When I arrived in Estonia, I was picking my way through a thick mire of grief. I felt I had lost so much in fleeing the state and interpersonal violence of my homeland. I stepped off the plane in Tallinn, one foot in the past, one foot precariously sailing out over the cliff of the unknown, unsure where I’d land.
But trans community found me right away, and welcomed me with open arms.
This community held me gently as I exorcised the sorrow, processed my emotions, and found my way back to myself.
Queer and trans people found me a cozy apartment, and took me to the best secondhand shops to stock it with. They made sure I knew about upcoming queer parties, bingo nights, and bars I’d be welcome at. They took me to drag shows. They invited me for coffee, and gave me top surgery resources, and explained the process of transferring my HRT prescription. They brought me home cooked meals or just came to sit in my apartment with me when my progress became recursive.
They did not shy away from my pain, and instead honored it. Then, in their Estonian way, they said, “let’s get you outside, I think I walk would be good for your head.”
This way of being in community gave me the space to heal and come back to the compass of myself.

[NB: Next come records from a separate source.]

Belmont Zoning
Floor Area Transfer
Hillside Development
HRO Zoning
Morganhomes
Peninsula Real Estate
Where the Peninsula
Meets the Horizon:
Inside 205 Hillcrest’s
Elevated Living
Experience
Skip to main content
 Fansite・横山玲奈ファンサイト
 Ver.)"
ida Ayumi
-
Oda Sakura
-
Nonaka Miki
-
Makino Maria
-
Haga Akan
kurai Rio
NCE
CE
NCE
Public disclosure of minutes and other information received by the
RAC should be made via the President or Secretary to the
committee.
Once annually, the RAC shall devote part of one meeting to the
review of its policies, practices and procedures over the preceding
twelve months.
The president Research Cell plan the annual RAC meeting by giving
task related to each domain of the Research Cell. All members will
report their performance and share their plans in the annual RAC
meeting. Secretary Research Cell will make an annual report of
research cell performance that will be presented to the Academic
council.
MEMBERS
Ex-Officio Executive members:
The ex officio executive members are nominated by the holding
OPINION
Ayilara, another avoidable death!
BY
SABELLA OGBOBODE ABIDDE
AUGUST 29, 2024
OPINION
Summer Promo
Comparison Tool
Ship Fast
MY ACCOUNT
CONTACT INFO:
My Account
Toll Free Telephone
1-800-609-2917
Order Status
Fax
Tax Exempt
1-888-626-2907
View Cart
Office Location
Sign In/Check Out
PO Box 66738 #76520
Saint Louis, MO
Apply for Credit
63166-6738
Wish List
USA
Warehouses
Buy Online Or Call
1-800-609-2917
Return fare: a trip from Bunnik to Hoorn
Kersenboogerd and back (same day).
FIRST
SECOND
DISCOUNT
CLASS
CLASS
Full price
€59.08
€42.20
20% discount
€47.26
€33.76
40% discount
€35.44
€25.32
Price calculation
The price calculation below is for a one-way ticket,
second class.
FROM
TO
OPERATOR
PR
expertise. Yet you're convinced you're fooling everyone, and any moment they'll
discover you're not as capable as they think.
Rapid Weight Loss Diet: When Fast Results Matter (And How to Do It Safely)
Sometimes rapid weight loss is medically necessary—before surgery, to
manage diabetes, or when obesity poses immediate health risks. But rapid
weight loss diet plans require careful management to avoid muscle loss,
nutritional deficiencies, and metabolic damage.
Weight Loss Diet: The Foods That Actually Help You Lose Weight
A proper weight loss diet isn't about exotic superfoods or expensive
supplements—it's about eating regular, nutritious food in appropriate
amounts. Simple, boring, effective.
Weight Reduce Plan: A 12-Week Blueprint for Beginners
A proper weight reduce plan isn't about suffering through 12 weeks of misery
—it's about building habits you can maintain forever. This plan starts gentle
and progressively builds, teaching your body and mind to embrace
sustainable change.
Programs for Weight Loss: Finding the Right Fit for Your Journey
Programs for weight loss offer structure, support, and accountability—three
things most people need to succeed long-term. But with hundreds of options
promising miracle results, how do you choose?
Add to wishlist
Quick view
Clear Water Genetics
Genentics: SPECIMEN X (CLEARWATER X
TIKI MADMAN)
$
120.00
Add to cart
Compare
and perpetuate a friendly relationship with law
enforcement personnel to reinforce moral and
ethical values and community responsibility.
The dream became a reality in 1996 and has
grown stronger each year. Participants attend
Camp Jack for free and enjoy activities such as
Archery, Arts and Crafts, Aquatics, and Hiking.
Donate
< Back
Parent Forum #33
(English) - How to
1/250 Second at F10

After growing up in a society demanding unwavering heteronormativity, and then entering a queer community demanding its own kind of suffocating ideological and aesthetic homogeneity, the solidarity of queer and trans Estonians gave me room to breathe and be myself for the first time.
Closing thoughts
In the year since my move to Estonia, my understanding of my own transness has, well, transformed.
This was largely because of the space granted to me here: room to exist day-to-day without violence, solidarity from other queer people as I healed and found myself, and the invitation to a trans community with a place to, simply, be.
All these experiences amounted in the space I needed to be myself.
On this Trans Day of Visibility, I am grateful for this season of my journey, and grateful for what Estonia brought me— a life entirely trans, wonderfully strange, always genderfucked, and, at last, held in love by community.